Patrick verließ Washington Junction am 21. November.
Ich habe das Hirn zu betreuen. Wahrhaftig – eine Ironie! Es wählte sich seinen eigenen Mörder! Aber damals konnte das Hirn meine Gedanken nicht lesen. Doch seither hat es so viel Macht gewonnen, daß ich heute nicht wagen würde, meine Hilfe vorzuschlagen ...
Um mich selbst davor zu schützen, das Hirn meine Absichten erraten zu lassen, bediene ich mich eines sehr einfachen Tricks. Ich erinnere mich eines dummen kleinen Versehens, das ich als Kind gelernt habe – etwas zum Zungen-Zerbrechen: Meine Mutter übte es mit mir, um mich vom Lispeln zu kurieren. Jetzt wiederhole ich diese Zeilen unablässig, sobald die Lampe brennt und das Hirn wach ist. »Auf zwei sich spreizenden Zweigen saßen zwölf zwitschernde Spatzen – zwölf zwitschernde Spatzen saßen auf zwei sich spreizenden Zweigen.«
Wenn ich diese Zeilen unaufhörlich vor mich hinspreche, kann unmöglich ein Gedanke in mein Hirn eindringen.
Ich habe die Lampe mit einem Summer verbunden, der mich warnt, wenn ich jemals das Licht übersehen und weiterschreiben sollte, während es wach ist.
Es fühlte sich gestört durch die ständige Wiederholung, der Enzephalograph zeigt deutliche Delta-Kurven. Das beweist, das Hirn kann meine Gedanken lesen. Meine Vorsichtsmaßnahmen kamen nicht zu früh!
Janice rief mich aus Los Angeles an. Patrick hatte mit ihr gesprochen. Sie erzählte mir von diesem Gespräch und bat mich um Rat. Ich kann ihr nichts sagen. Ich kann es nicht wagen, daß irgendeine andere Menschenseele weiß, was ich vorhabe. Janice war niemals Patricks Vertraute, und nun muß sie denken, daß sie auch mich verloren hat. Das betrübt mich ...
Heute nacht rief Patrick an. Er möchte nach Hause kommen. Ich überredete ihn zu bleiben, wo er ist. Meine Mission wäre fehlgeschlagen, wenn er zurückkehrte.
Um das Hirn zu zerstören, muß ich sehr behutsam vorgehen, mit der ganzen Präzision, die eine schwierige Aufgabe erfordert, denn ich kenne die potentialen Kräfte des Hirns nicht.
Theoretisch wäre es einfach.
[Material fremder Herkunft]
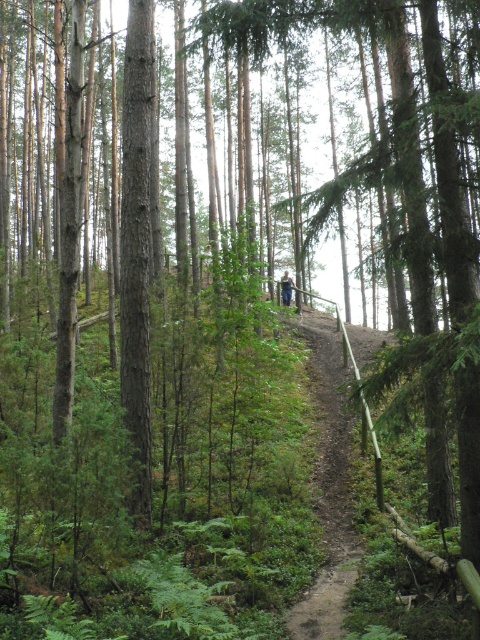 You are a hiker standing at the wooden railing on the dirt path in the forest. You see two points marked on the ground ahead of you, one at point coordinates point (324, 451) and the other at point (286, 305). Which point is closer to your current position?

Point (324, 451) is closer to the camera than point (286, 305), so the point at coordinates point (324, 451) is closer to your current position.

You are a hiker trying to follow the dirt path at center and the blue jeans at center. Which one is wider?

The dirt path at center is bigger than blue jeans at center, so the dirt path at center is wider. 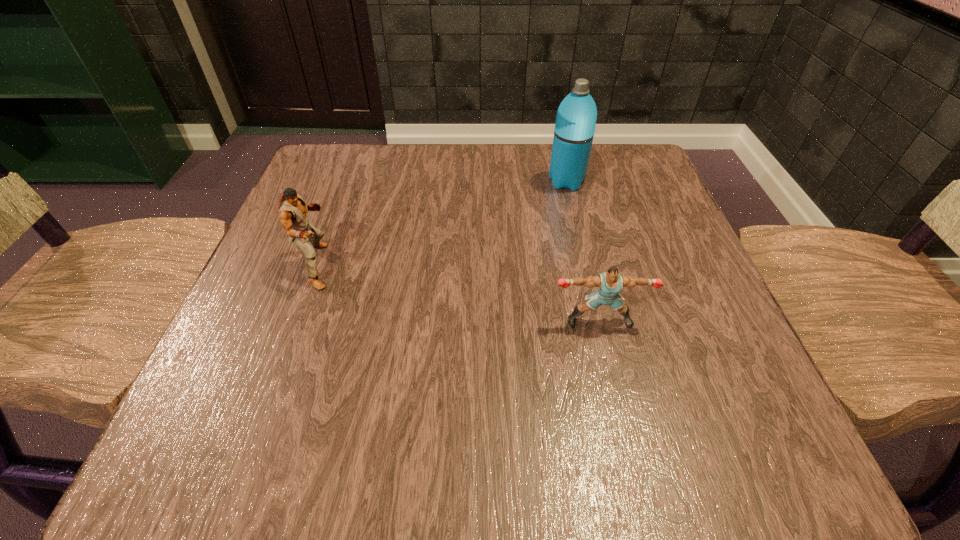 Find the location of a particular element. This screenshot has width=960, height=540. vacant area between the second tallest object and the nearer puncher is located at coordinates (459, 294).

Locate an element on the screen. object that stands as the second closest to the shorter puncher is located at coordinates (292, 209).

Select which object appears as the second closest to the taller puncher. Please provide its 2D coordinates. Your answer should be formatted as a tuple, i.e. [(x, y)], where the tuple contains the x and y coordinates of a point satisfying the conditions above.

[(574, 130)]

The width and height of the screenshot is (960, 540). I want to click on vacant space that satisfies the following two spatial constraints: 1. on the front side of the farthest object; 2. on the front-facing side of the taller puncher, so click(587, 266). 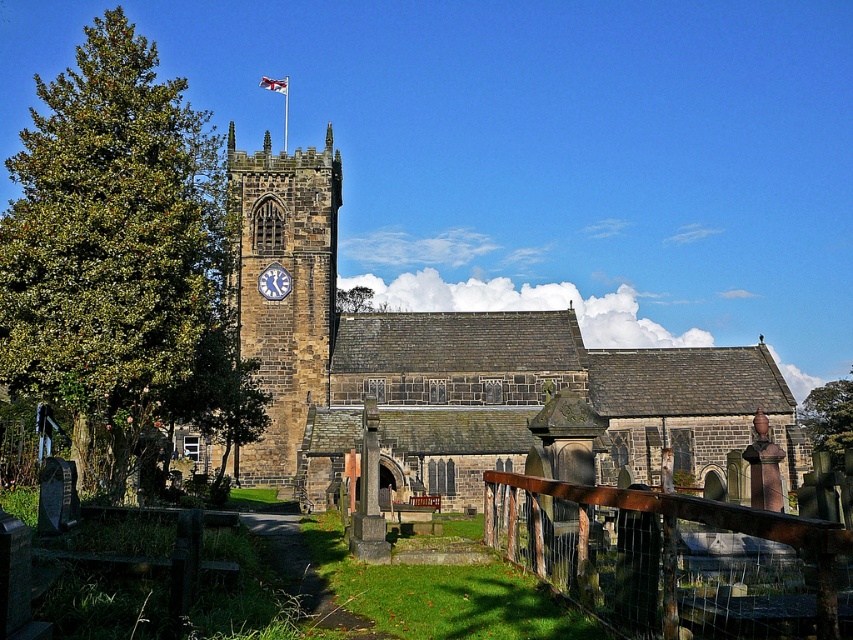 Question: Does brown stone clock tower at center-left appear over blue fabric flag at upper center?

Choices:
 (A) no
 (B) yes

Answer: (A)

Question: From the image, what is the correct spatial relationship of green leafy tree at left in relation to rusty metal fence at lower center?

Choices:
 (A) above
 (B) below

Answer: (A)

Question: Which is farther from the brown stone clock tower at center-left?

Choices:
 (A) rusty metal fence at lower center
 (B) green leafy tree at center
 (C) green leafy tree at left
 (D) brown stone church at center

Answer: (A)

Question: Which of the following is the farthest from the observer?

Choices:
 (A) (370, 289)
 (B) (270, 266)
 (C) (273, 180)

Answer: (A)

Question: Can you confirm if green leafy tree at left is positioned below green leafy tree at center?

Choices:
 (A) no
 (B) yes

Answer: (A)

Question: Which of the following is the farthest from the observer?

Choices:
 (A) blue fabric flag at upper center
 (B) green leafy tree at center
 (C) brown stone clock tower at center-left
 (D) rusty metal fence at lower center

Answer: (B) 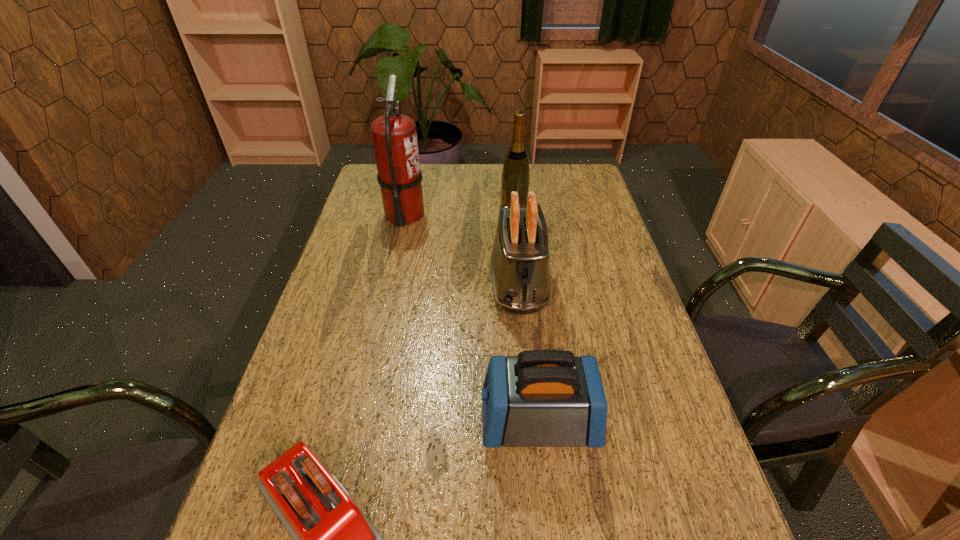 Locate an element on the screen. This screenshot has height=540, width=960. fire extinguisher is located at coordinates (394, 135).

Identify the location of the fourth shortest object. This screenshot has height=540, width=960. [515, 175].

Find the location of a particular element. the tallest toaster is located at coordinates (519, 270).

Where is `the farthest toaster`? The width and height of the screenshot is (960, 540). the farthest toaster is located at coordinates (519, 270).

This screenshot has height=540, width=960. I want to click on the fourth tallest object, so click(x=541, y=398).

The width and height of the screenshot is (960, 540). Identify the location of free space located toward the nozzle of the tallest object. (460, 215).

Identify the location of free space located on the front-facing side of the fourth shortest object. The width and height of the screenshot is (960, 540). (458, 208).

This screenshot has width=960, height=540. What are the coordinates of `free space located 0.100m on the front-facing side of the fourth shortest object` in the screenshot? It's located at (472, 208).

Locate an element on the screen. This screenshot has width=960, height=540. free space located 0.260m on the front-facing side of the fourth shortest object is located at coordinates (427, 208).

The image size is (960, 540). In order to click on vacant space located 0.110m on the side of the farthest toaster with the control lever in this screenshot , I will do `click(526, 357)`.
Ich brauchte nur aufzuhören, es zu ernähren oder die Elektrizität abzuschneiden oder das Gefäß umzuwerfen. Ich könnte das Hirn vergiften. Ein Körnchen Kaliumzyanit im Blutserum würde es töten. Wenn es nicht meine Absicht im voraus spürt und zuerst zuschlägt! Wie, weiß ich nicht – aber wenn es diese Macht besitzt, würde mein Plan fehlgehen.
Ich darf mich auf kein Risiko einlassen. Ich muß warten, muß mich der sichersten Methode bedienen. In der Zwischenzeit muß ich weiter des Hirns treuer Diener sein! Muß es speisen, seine Temperatur messen, den Enzephalographen ablesen.
Es sieht grauenhaft aus. Eine weißlichgraue, formlose Masse, die über die Kanten ihres Behälters hinauswuchert. Ich würde nicht überrascht sein, wenn es plötzlich Augen und Ohren und einen Mund entwickelte! Es ist phantastisch!